Task details: Type the entries out again exactly as they read, but leave every picture behind.

Exercise input:
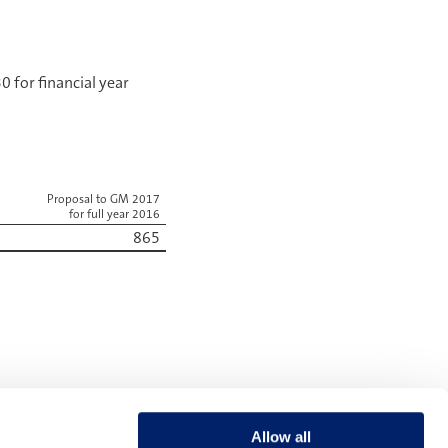
 for financial year
Proposal to GM 2017
for full year 2016
865
NEXT
Remuneration for the year under review
Allow all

Task result:
 for financial year
Proposal to GM 2017
for full year 2016
865
NEXT
Remuneration for the year under review
Allow all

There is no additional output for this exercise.